(Your objective) Your answer must be an exact copy of the records, with no pictures included.

Records from a collection
-*-

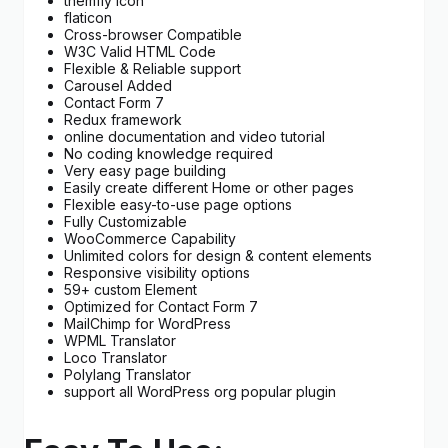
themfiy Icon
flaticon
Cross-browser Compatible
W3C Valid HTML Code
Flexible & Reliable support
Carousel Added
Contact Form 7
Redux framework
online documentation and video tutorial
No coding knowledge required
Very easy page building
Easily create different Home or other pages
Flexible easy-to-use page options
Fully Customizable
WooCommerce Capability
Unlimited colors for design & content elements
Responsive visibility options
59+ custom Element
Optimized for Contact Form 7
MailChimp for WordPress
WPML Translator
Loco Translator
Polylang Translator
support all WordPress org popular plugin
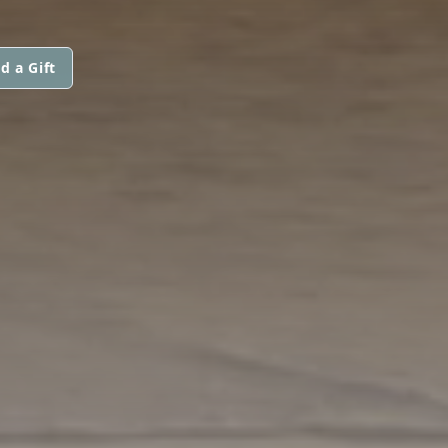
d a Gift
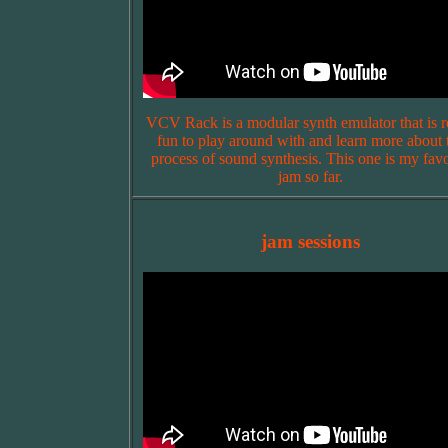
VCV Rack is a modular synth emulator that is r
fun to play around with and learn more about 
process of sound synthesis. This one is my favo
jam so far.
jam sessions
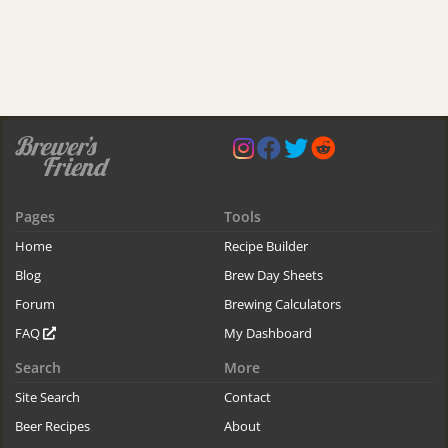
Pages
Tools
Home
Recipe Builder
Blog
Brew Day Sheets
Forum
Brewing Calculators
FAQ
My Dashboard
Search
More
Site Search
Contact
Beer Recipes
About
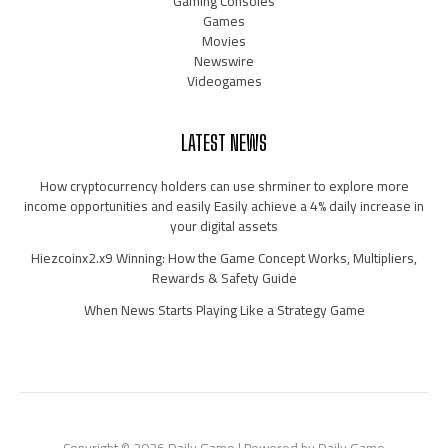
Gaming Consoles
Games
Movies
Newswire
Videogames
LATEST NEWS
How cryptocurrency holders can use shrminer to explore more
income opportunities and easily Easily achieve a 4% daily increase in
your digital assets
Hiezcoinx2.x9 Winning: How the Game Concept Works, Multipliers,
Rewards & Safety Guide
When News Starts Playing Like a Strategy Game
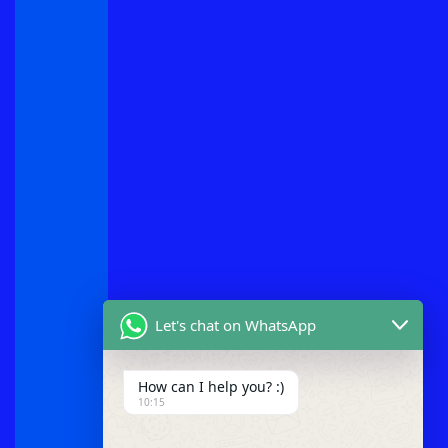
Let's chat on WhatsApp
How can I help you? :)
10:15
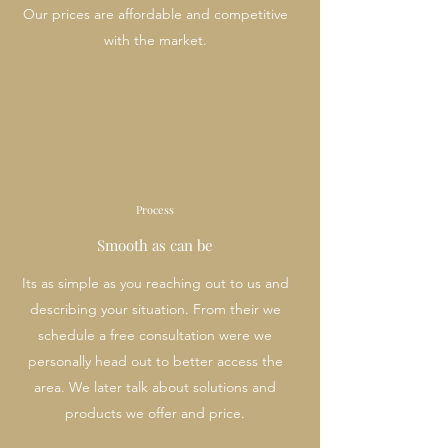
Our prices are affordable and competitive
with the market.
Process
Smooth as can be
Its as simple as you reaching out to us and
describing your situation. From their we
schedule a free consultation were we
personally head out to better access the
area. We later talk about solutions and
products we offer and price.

-*-

(Completed exercise)
themfiy Icon
flaticon
Cross-browser Compatible
W3C Valid HTML Code
Flexible & Reliable support
Carousel Added
Contact Form 7
Redux framework
online documentation and video tutorial
No coding knowledge required
Very easy page building
Easily create different Home or other pages
Flexible easy-to-use page options
Fully Customizable
WooCommerce Capability
Unlimited colors for design & content elements
Responsive visibility options
59+ custom Element
Optimized for Contact Form 7
MailChimp for WordPress
WPML Translator
Loco Translator
Polylang Translator
support all WordPress org popular plugin
d a Gift
VCV Rack is a modular synth emulator that is r
fun to play around with and learn more about 
process of sound synthesis. This one is my favo
jam so far.
jam sessions
Pages
Tools
Home
Recipe Builder
Blog
Brew Day Sheets
Forum
Brewing Calculators
FAQ
My Dashboard
Search
More
Site Search
Contact
Beer Recipes
About
Gaming Consoles
Games
Movies
Newswire
Videogames
LATEST NEWS
How cryptocurrency holders can use shrminer to explore more
income opportunities and easily Easily achieve a 4% daily increase in
your digital assets
Hiezcoinx2.x9 Winning: How the Game Concept Works, Multipliers,
Rewards & Safety Guide
When News Starts Playing Like a Strategy Game
Let's chat on WhatsApp
How can I help you? :)
10:15
Our prices are affordable and competitive
with the market.
Process
Smooth as can be
Its as simple as you reaching out to us and
describing your situation. From their we
schedule a free consultation were we
personally head out to better access the
area. We later talk about solutions and
products we offer and price.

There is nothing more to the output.